Article: “Howard Glodblatt’s Life in Translation” by Aimee Levitt
A well-known statistic is that only three percent of the literature published in the U.S. every year is translated from another language; I’ve always thought that at least part of the reason for this is that works in translation always sound translated— awkward, stilted, unnatural. I want translations to read as though they were written by a native English speaker, but really that’s an aesthetic and normative argument, and not simply a question of quality (as I like to imagine). It’s always interesting to me to see how people who actually do translations think about this. This piece is partly a capsule biography of Howard Goldblatt, the most prominent contemporary translator of Chinese literature into English (including the work of recent Nobel Prize winner Mo Yan), and partly a discussion of the problems of translation in general. How do you maintain a sense of the differences in style between two authors while shifting them from one idiom to another? How do you avoid making their style into your style? It seems to me that answering these questions is a prerequisite for solving the three percent problem.

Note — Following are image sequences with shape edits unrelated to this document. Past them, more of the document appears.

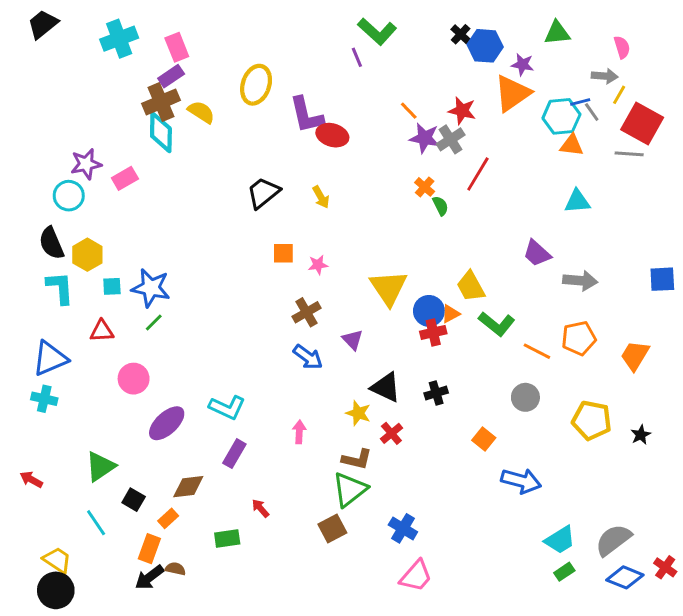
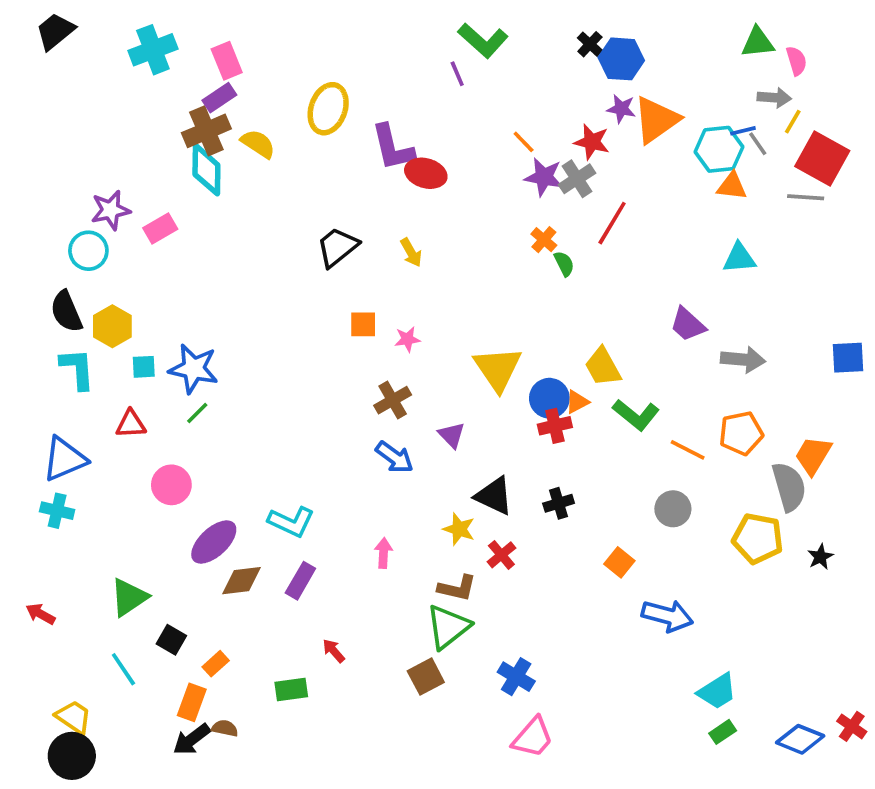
green triangle: (557, 33) -> (758, 42), moved
purple star: (523, 65) -> (621, 109), moved
brown diamond: (188, 487) -> (241, 581), moved
gray semicircle: (613, 540) -> (789, 487), moved, turned 111

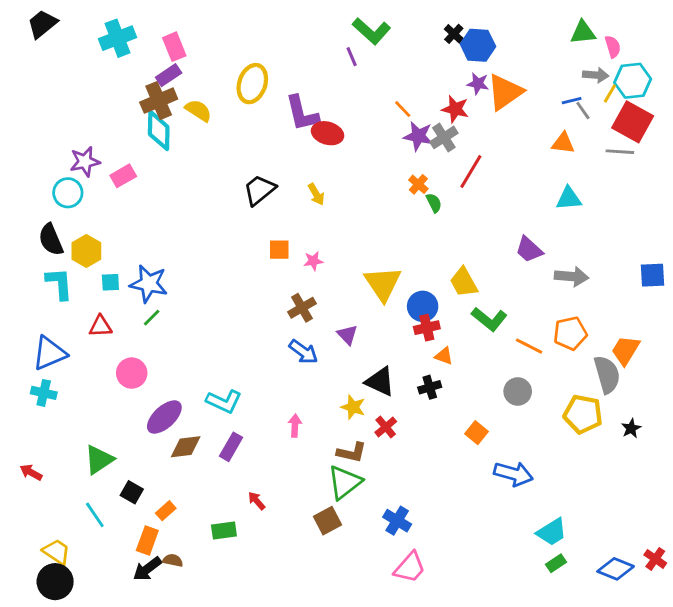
cyan hexagon: (719, 149) -> (633, 81), moved
orange triangle: (577, 402) -> (444, 356), moved, turned 48

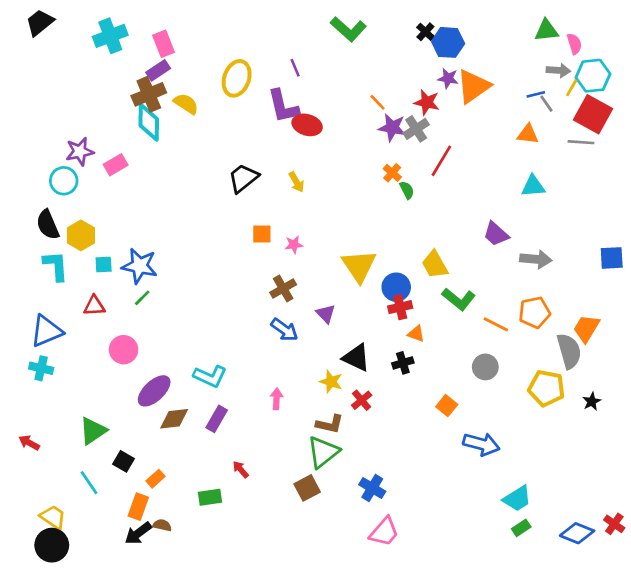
purple line: (352, 57) -> (295, 68), moved

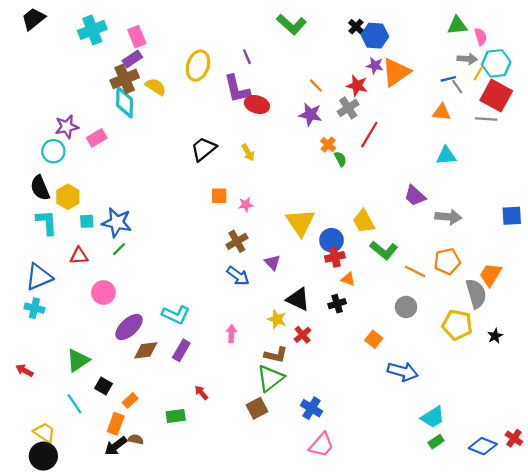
purple star: (392, 128) -> (310, 115), moved

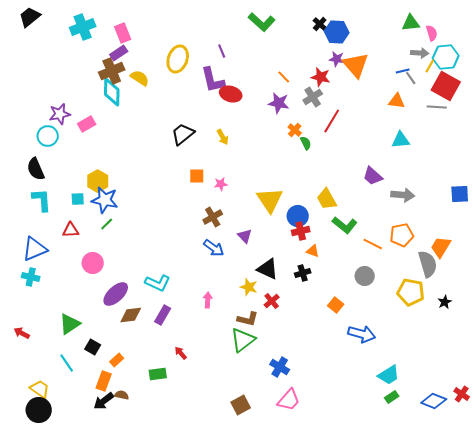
orange triangle: (396, 72) -> (356, 65), turned -36
yellow hexagon: (68, 197) -> (98, 181), moved
brown square: (257, 408) -> (241, 405), moved

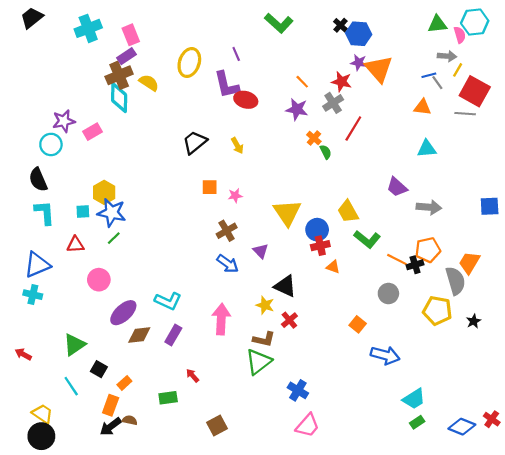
cyan hexagon: (446, 57) -> (475, 22), moved
black cross: (303, 273) -> (415, 265), moved
pink arrow: (208, 300) -> (221, 319), size x1.8
brown square: (241, 405) -> (217, 426), moved

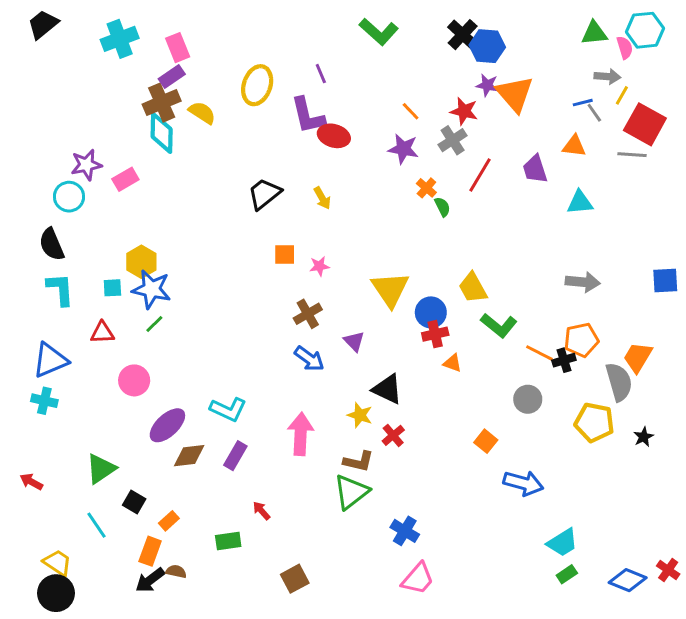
black cross: (341, 25) -> (463, 35), size x1.5
purple trapezoid: (397, 187) -> (535, 169), moved, turned 30

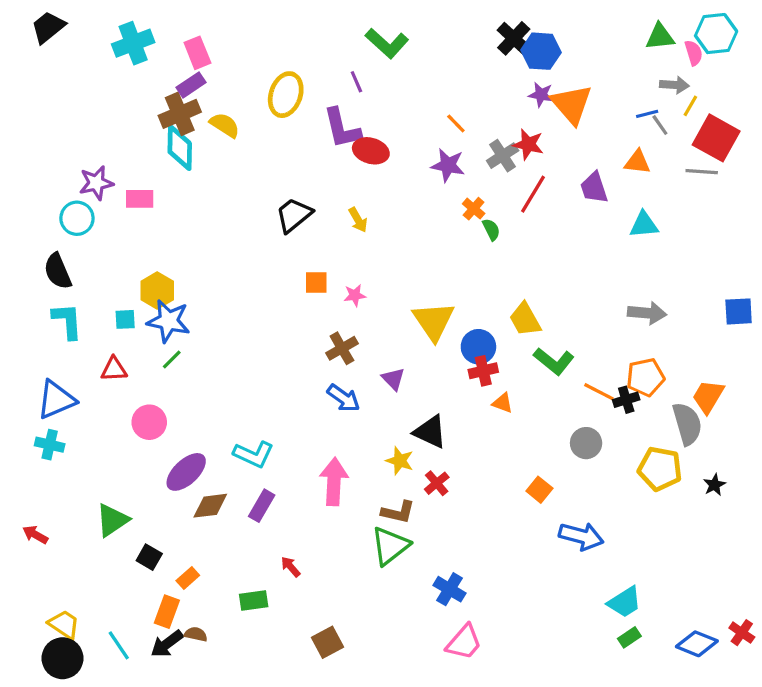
green L-shape: (379, 32) -> (387, 43), moved
red star: (464, 111) -> (528, 144), moved
pink rectangle: (125, 179) -> (140, 199), turned 30
cyan line: (96, 525) -> (119, 645), moved

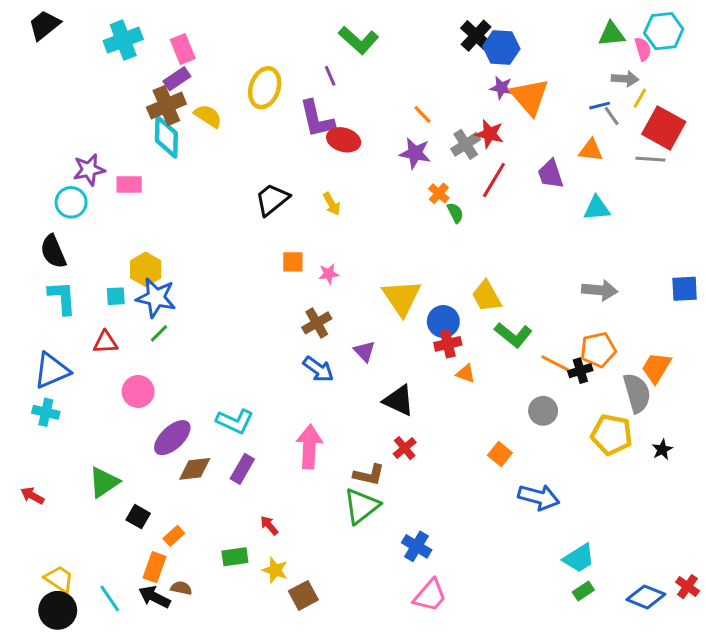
yellow star: (400, 461) -> (275, 570), moved
black arrow: (167, 644) -> (154, 597), turned 64

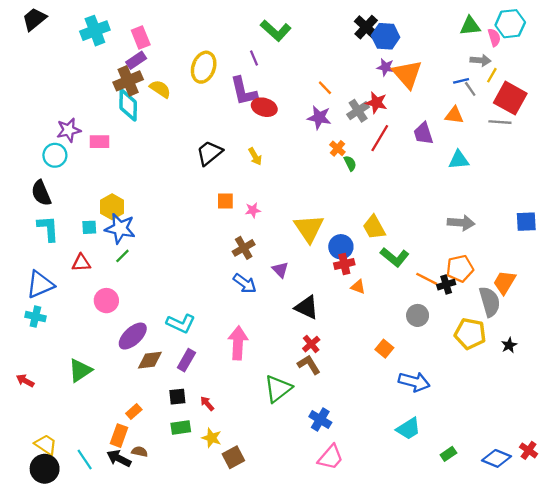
brown L-shape: (369, 475) -> (309, 365), moved, turned -135
black square: (138, 517) -> (177, 397), moved, turned -36
cyan trapezoid: (579, 558) -> (408, 429), moved

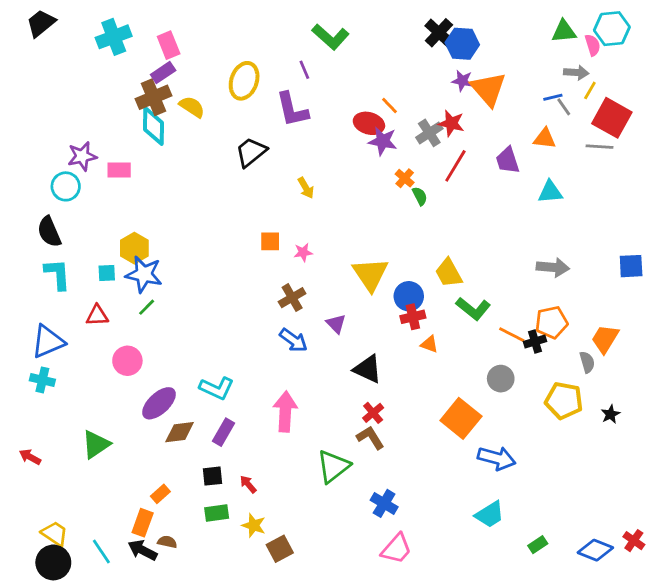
red ellipse: (264, 107) -> (369, 123), moved
black trapezoid: (209, 153) -> (251, 152), moved
gray semicircle: (490, 302) -> (587, 362), size x0.6
orange square: (384, 349) -> (461, 418), size x1.8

Poem and Commentary: “The Waste Land” by T.S. Eliot on RapGenius
I am in no position to judge the quality of the annotations here, but…wow. Probably about 75% of the lines here have some kind of comment or expansion or explanations. “The Waste Land” is an infamously difficult and allusive poem, and for most of us having some kind of guide as we read it is a must, but I have to admit that RapGenius was not the first place I would have looked for that. Again, I don’t know if the notes here are “correct” or reflect the scholarly consensus or anything, but it’s still a pretty remarkable example of somebody contributing a tremendous amount of time, unpaid, to making something that other people can use for free.
Article: “Maximal Meaning in Minimal Space: the History of Punctuation” by Keith Houston
If you are not interested in a concise history of punctuation— not specific marks, really, but the idea of punctuation— then you and I are not destined for each other. Did you know, for instance, that the indentation at the beginning of a paragraph is where scribes used to put the “pilcrow” (what I have always referred to as a “paragraph symbol”)? I was unaware of this site before now, but I will be keeping an eye on it from now on. Houston also has a book about this coming out in September, for those who want to know more— and, again, if you are not one of those people, well, then, you and I are only going to go so far together.